**Material for the task**
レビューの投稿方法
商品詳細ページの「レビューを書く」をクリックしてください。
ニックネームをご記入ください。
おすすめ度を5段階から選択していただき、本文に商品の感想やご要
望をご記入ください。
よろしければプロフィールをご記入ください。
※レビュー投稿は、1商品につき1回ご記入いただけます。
...
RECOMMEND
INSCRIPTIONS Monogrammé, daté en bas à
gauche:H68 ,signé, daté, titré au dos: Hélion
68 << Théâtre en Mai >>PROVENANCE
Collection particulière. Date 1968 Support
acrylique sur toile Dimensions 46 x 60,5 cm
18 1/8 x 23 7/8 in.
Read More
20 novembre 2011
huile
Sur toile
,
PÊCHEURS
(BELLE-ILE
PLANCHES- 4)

**Task goal**
Write out exactly the lines that fall from the line with "68 << Théâtre en Mai >>PROVENANCE" to the line with "PLANCHES- 4)" in the records above, keeping both ends.

**Completed task**
68 << Théâtre en Mai >>PROVENANCE
Collection particulière. Date 1968 Support
acrylique sur toile Dimensions 46 x 60,5 cm
18 1/8 x 23 7/8 in.
Read More
20 novembre 2011
huile
Sur toile
,
PÊCHEURS
(BELLE-ILE
PLANCHES- 4)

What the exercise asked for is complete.